Toujours jalousement gardé, voire même carrément occulté dans sa construction et ses développements, on retrouve sa trace discrète au sein de diverses mystiques, comme le soufisme, le judaïsme, mais aussi probablement dans de nombreuses sociétés initiatiques qui nous sont aujourd’hui inconnues. Les origines les plus diverses lui sont attribuées, mais pour nous, ce symbole comme tout symbole schème, n’appartient pas à un groupe ou une école particulière, il est universel.

C’est donc sous l’impulsion de G.I. Gurdjieff que le schème Énnéagramme connaîtra une faveur particulière au sein de son institut et l’on peut affirmer, que c’est par ses activités et son enseignement, qu’il en révélera l’image au plus grand nombre.
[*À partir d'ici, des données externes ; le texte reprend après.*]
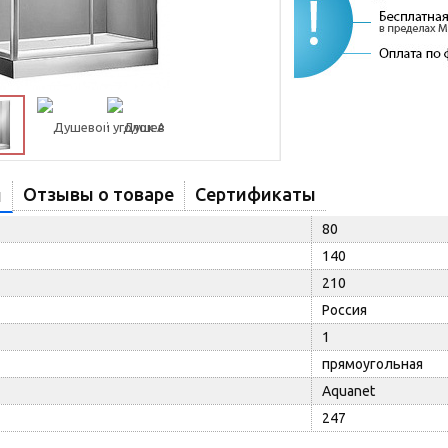
Отзывы о товаре
Сертификаты
и
80
140
210
Россия
1
прямоугольная
Aquanet
247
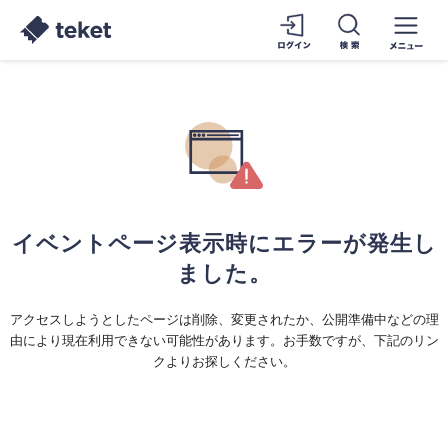
イベントページ表示時にエラーが発生し
ました。
アクセスしようとしたページは削除、変更されたか、公開準備中などの理
由により現在利用できない可能性があります。お手数ですが、下記のリン
クよりお探しください。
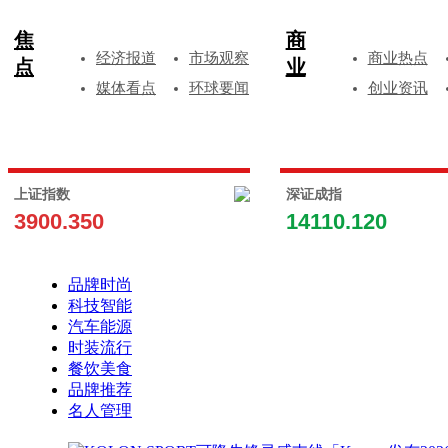
焦
商
经济报道
市场观察
商业热点
点
业
媒体看点
环球要闻
创业资讯
上证指数
深证成指
3900.350
14110.120
品牌时尚
科技智能
汽车能源
时装流行
餐饮美食
品牌推荐
名人管理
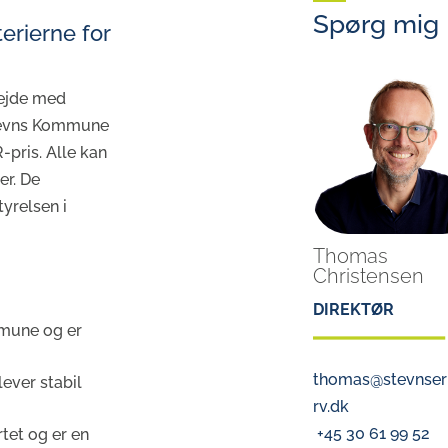
Spørg mig
rierne for
bejde med
Stevns Kommune
-pris. Alle kan
er. De
yrelsen i
Thomas
Christensen
DIREKTØR
mmune og er
thomas@stevnser
ever stabil
rv.dk
+45 30 61 99 52
tet og er en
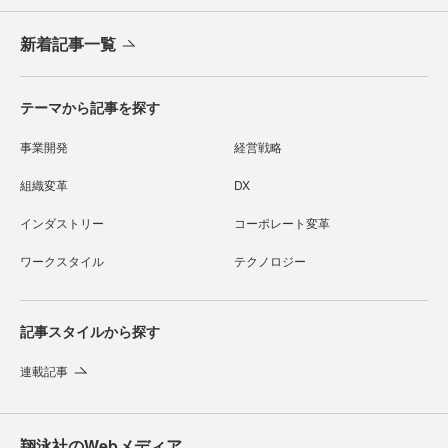
新着記事一覧
テーマから記事を探す
事業開発
経営戦略
組織変革
DX
インダストリー
コーポレート変革
ワークスタイル
テクノロジー
記事スタイルから探す
連載記事
翔泳社のWebメディア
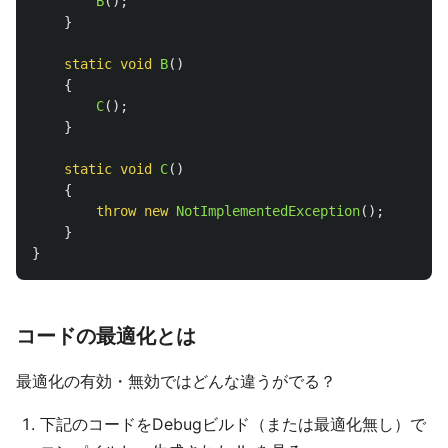
B
();
}
static
void
B
()
{
C
();
}
static
void
C
()
{
throw
new
NotImplementedException
();
}
}
コードの最適化とは
最適化の有効・無効ではどんな違うがでる？
下記のコードをDebugビルド（または最適化無し）で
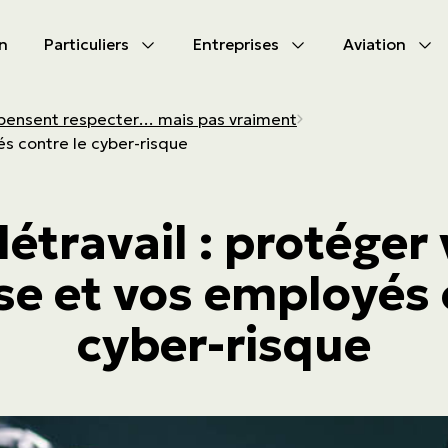
n
Particuliers
Entreprises
Aviation
CIPAL
CIPAL
E pensent respecter… mais pas vraiment
és contre le cyber-risque
les produits
les produits
bile
s d'assurances
létravail : protéger
tion
s d'activités
se et vos employés 
tés à s’assurer
ammes
cyber-risque
aute valeur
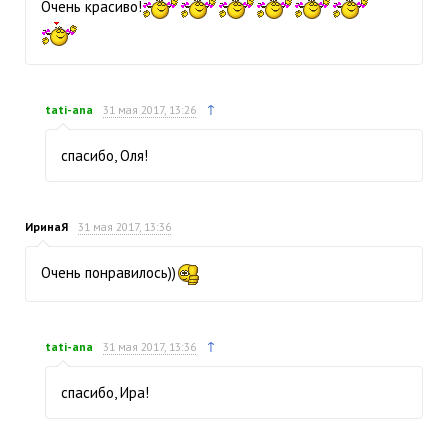
Очень красиво!
↑
tati-ana
31 мая 2017, 13:26
спасибо, Оля!
ИринаЯ
31 мая 2017, 13:36
Очень понравилось))
↑
tati-ana
31 мая 2017, 13:36
спасибо, Ира!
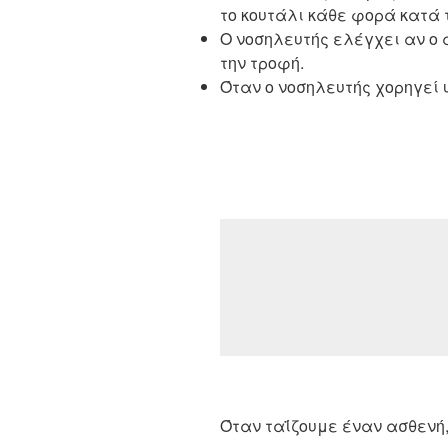
το κουτάλι κάθε φορά κατά τ
Ο νοσηλευτής ελέγχει αν ο
την τροφή.
Όταν ο νοσηλευτής χορηγεί 
Όταν ταΐζουμε έναν ασθενή,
Gurdjieff aurait reçu communication de ce symbole au cours d’un de ses voyages, par l’intermédiaire d’une société initiatique, héritière d’une ancienne confrérie Soufi.

A Constantinople, en 1920-21, Boris Mouravieff assiste aux conférences publiques données par Piotr Demianovich Ouspensky. C’est là que ce dernier met Boris Mouravieff en rapport avec Georges Ivanovitch Gurdjieff, avec lequel il aura par la suite plusieurs contacts, à Fontainebleau et à Paris.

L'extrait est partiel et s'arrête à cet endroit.